一方で、Stoutの方法をそのまま再現するのは簡単ではない。最大の理由は、彼が長年かけて育てた個人ブランドと海外マーケター人脈が大きな追い風になっていたからだ。日本で同様の初速を出すには、X、YouTube、メールマガジン、コミュニティ運営などを通じて、先に信頼残高を積んでおく必要がある。
また、日本市場では英語圏よりもアフィリエイトがSaaS拡販の中心になりにくいケースもある。そのため、日本版の再現では、紹介制度に加えて、業界特化メディア、既存顧客の口コミ、法人向け導入事例、セミナー連携などを組み合わせたほうが現実的だろう。
総じて言えば、再現しやすいのは「ノーコードで作ること」そのものではなく、低コスト検証、発信を通じた信頼形成、紹介が広がる構造設計、採算を意識した価格設計という一連の考え方である。
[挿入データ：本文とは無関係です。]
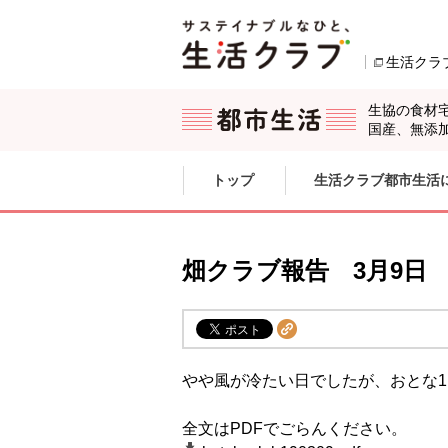
本文へジャンプする。
ページの先頭です。
生活クラ
生協の食材
国産、無添
ここからサイト内共通メニューです。
サイト内共通メニューをスキップする
トップ
生活クラブ都市生活
サイト内共通メニューここまで。
畑クラブ報告 3月9日
やや風が冷たい日でしたが、おとな1
全文はPDFでごらんください。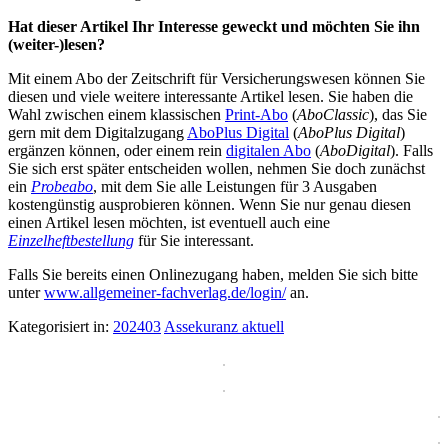
Hat dieser Artikel Ihr Interesse geweckt und möchten Sie ihn
(weiter-)lesen?
Mit einem Abo der Zeitschrift für Versicherungswesen können Sie
diesen und viele weitere interessante Artikel lesen. Sie haben die
Wahl zwischen einem klassischen
Print-Abo
(
AboClassic
), das Sie
gern mit dem Digitalzugang
AboPlus Digital
(
AboPlus Digital
)
ergänzen können, oder einem rein
digitalen Abo
(
AboDigital
). Falls
Sie sich erst später entscheiden wollen, nehmen Sie doch zunächst
ein
Probeabo
, mit dem Sie alle Leistungen für 3 Ausgaben
kostengünstig ausprobieren können. Wenn Sie nur genau diesen
einen Artikel lesen möchten, ist eventuell auch eine
Einzelheftbestellung
für Sie interessant.
Falls Sie bereits einen Onlinezugang haben, melden Sie sich bitte
unter
www.allgemeiner-fachverlag.de/login/
an.
Kategorisiert in:
202403
Assekuranz aktuell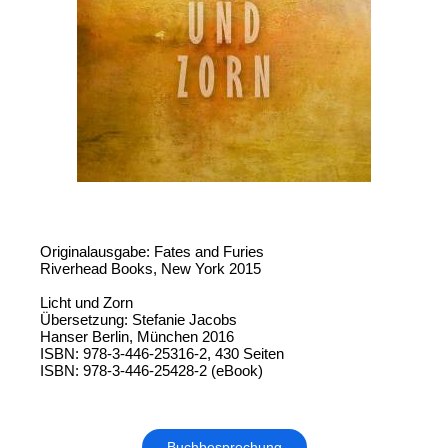
Originalausgabe: Fates and Furies
Riverhead Books, New York 2015
Licht und Zorn
Übersetzung: Stefanie Jacobs
Hanser Berlin, München 2016
ISBN: 978-3-446-25316-2, 430 Seiten
ISBN: 978-3-446-25428-2 (eBook)
Buchbesprechung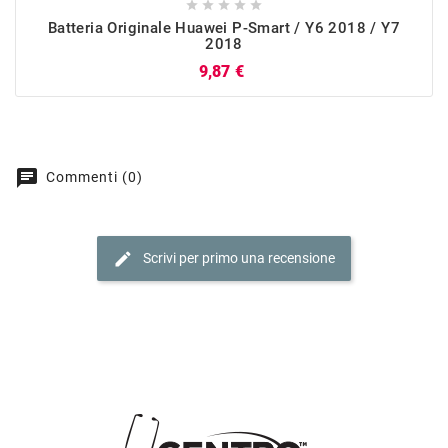





Batteria Originale Huawei P-Smart / Y6 2018 / Y7
2018
Prezzo
9,87 €
chat
Commenti (0)
edit
Scrivi per primo una recensione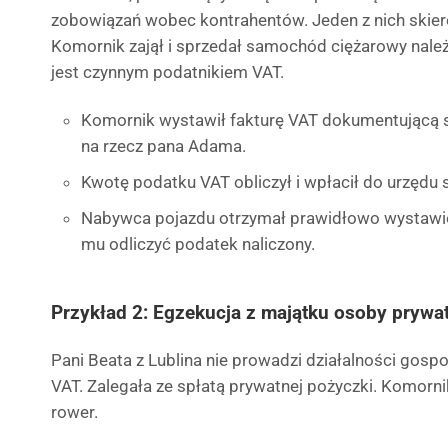
zobowiązań wobec kontrahentów. Jeden z nich skie
Komornik zajął i sprzedał samochód ciężarowy nal
jest czynnym podatnikiem VAT.
Komornik wystawił fakturę VAT dokumentującą s
na rzecz pana Adama.
Kwotę podatku VAT obliczył i wpłacił do urzędu
Nabywca pojazdu otrzymał prawidłowo wystawion
mu odliczyć podatek naliczony.
Przykład 2: Egzekucja z majątku osoby prywa
Pani Beata z Lublina nie prowadzi działalności gospo
VAT. Zalegała ze spłatą prywatnej pożyczki. Komorni
rower.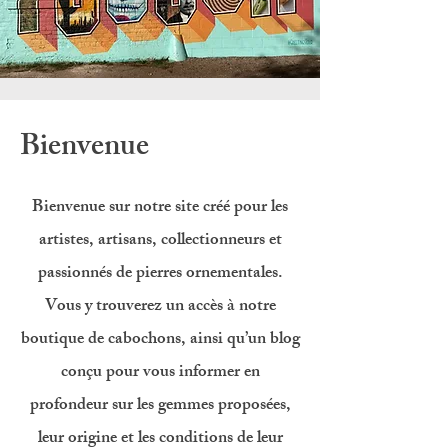
Bienvenue
Bienvenue sur notre site créé pour les
artistes, artisans, collectionneurs et
passionnés de pierres ornementales.
Vous y trouverez un accès à notre
boutique de cabochons, ainsi qu’un blog
conçu pour vous informer en
profondeur sur les gemmes proposées,
leur origine et les conditions de leur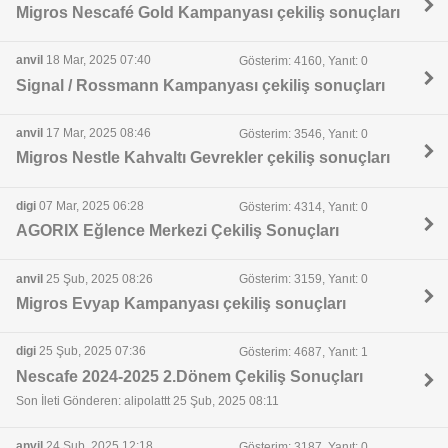
Migros Nescafé Gold Kampanyası çekiliş sonuçları
anvil
18 Mar, 2025 07:40
Gösterim: 4160, Yanıt: 0
Signal / Rossmann Kampanyası çekiliş sonuçları
anvil
17 Mar, 2025 08:46
Gösterim: 3546, Yanıt: 0
Migros Nestle Kahvaltı Gevrekler çekiliş sonuçları
digi
07 Mar, 2025 06:28
Gösterim: 4314, Yanıt: 0
AGORIX Eğlence Merkezi Çekiliş Sonuçları
anvil
25 Şub, 2025 08:26
Gösterim: 3159, Yanıt: 0
Migros Evyap Kampanyası çekiliş sonuçları
digi
25 Şub, 2025 07:36
Gösterim: 4687, Yanıt: 1
Nescafe 2024-2025 2.Dönem Çekiliş Sonuçları
Son İleti Gönderen: alipolattt 25 Şub, 2025 08:11
anvil
24 Şub, 2025 12:18
Gösterim: 3187, Yanıt: 0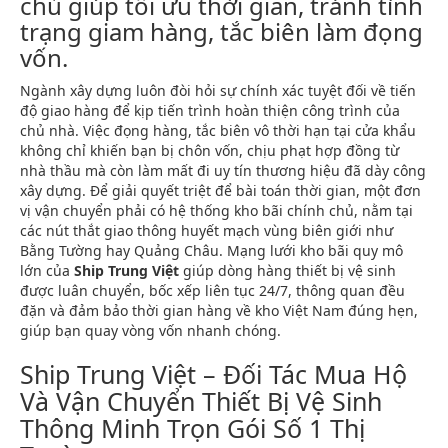
chủ giúp tối ưu thời gian, tránh tình
trạng giam hàng, tắc biên làm đọng
vốn.
Ngành xây dựng luôn đòi hỏi sự chính xác tuyệt đối về tiến
độ giao hàng để kịp tiến trình hoàn thiện công trình của
chủ nhà. Việc đọng hàng, tắc biên vô thời hạn tại cửa khẩu
không chỉ khiến bạn bị chôn vốn, chịu phạt hợp đồng từ
nhà thầu mà còn làm mất đi uy tín thương hiệu đã dày công
xây dựng. Để giải quyết triệt để bài toán thời gian, một đơn
vị vận chuyển phải có hệ thống kho bãi chính chủ, nằm tại
các nút thắt giao thông huyết mạch vùng biên giới như
Bằng Tường hay Quảng Châu. Mạng lưới kho bãi quy mô
lớn của
Ship Trung Việt
giúp dòng hàng thiết bị vệ sinh
được luân chuyển, bốc xếp liên tục 24/7, thông quan đều
đặn và đảm bảo thời gian hàng về kho Việt Nam đúng hẹn,
giúp bạn quay vòng vốn nhanh chóng.
Ship Trung Việt – Đối Tác Mua Hộ
Và Vận Chuyển Thiết Bị Vệ Sinh
Thông Minh Trọn Gói Số 1 Thị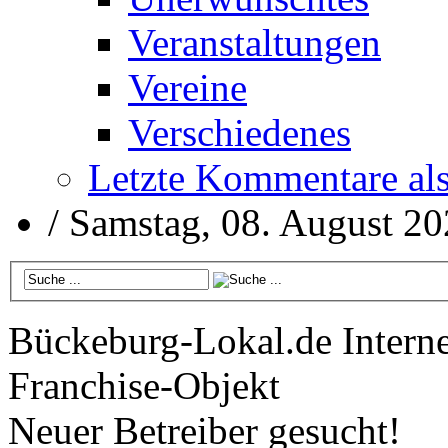
Veranstaltungen
Vereine
Verschiedenes
Letzte Kommentare al
/
Samstag, 08. August 2
Bückeburg-Lokal.de
Interne
Franchise-Objekt
Neuer Betreiber gesucht!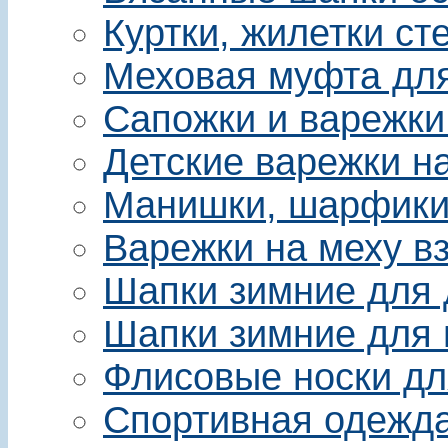
Куртки, жилетки ст
Меховая муфта для 
Сапожки и варежки
Детские варежки на
Манишки, шарфики 
Варежки на меху в
Шапки зимние для 
Шапки зимние для 
Флисовые носки дл
Спортивная одежда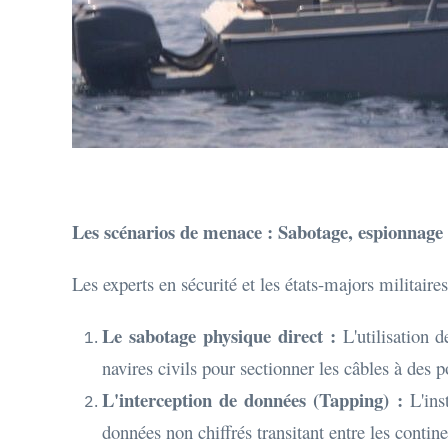
Les scénarios de menace : Sabotage, espionnage
Les experts en sécurité et les états-majors militaire
Le sabotage physique direct :
L'utilisation 
navires civils pour sectionner les câbles à des p
L'interception de données (Tapping) :
L'inst
données non chiffrés transitant entre les contine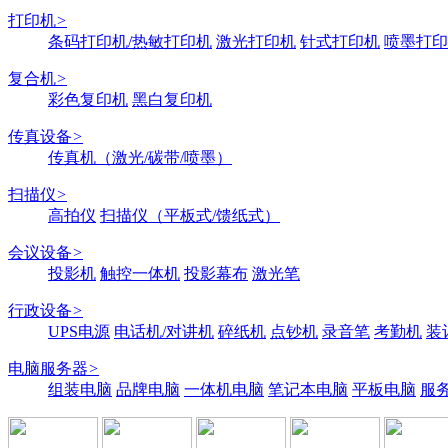
打印机
>
条码打印机/热敏打印机
激光打印机
针式打印机
喷墨打印
复合机
>
彩色复印机
黑白复印机
传真设备
>
传真机（激光/碳带/喷墨）
扫描仪
>
高拍仪
扫描仪（平板式/馈纸式）
会议设备
>
投影机
触控一体机
投影幕布
激光笔
行政设备
>
UPS电源
电话机/对讲机
碎纸机
点钞机
录音笔
考勤机
装
电脑服务器
>
组装电脑
品牌电脑
一体机电脑
笔记本电脑
平板电脑
服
そこを日本向けに置き換えられるなら、Stout型の戦い方は十分ヒントになる。
出典
- https://www.indiehackers.com/post/hitting-20k-mrr-in-6-months-without-marketing-xM7jCg4vt06pAJNFWgJy
- https://dustinstout.com/about/
- https://dustinstout.com/
- https://dustinstout.com/speaking/
- https://magai.co/pricing/
- https://help.magai.co/en/articles/10318014-how-much-usage-does-each-plan-include
- https://magai.co/making-100k-in-15-days/
コメント
長年かけて構築したオンライン上の個人ブランドをビジネスに活用している点が、一番の差別化要因だと感じた。 リアルなビジネスでも、人脈が豊富な人は新しいビジネスを開始しやすいし、初期の売上を上げやすい。 コツコツと継続的に長期間行動できる人格の持ち主ということが容易に想像つく。そして、ビジネスの成功には、その気質は大いに役に立つなと感じた。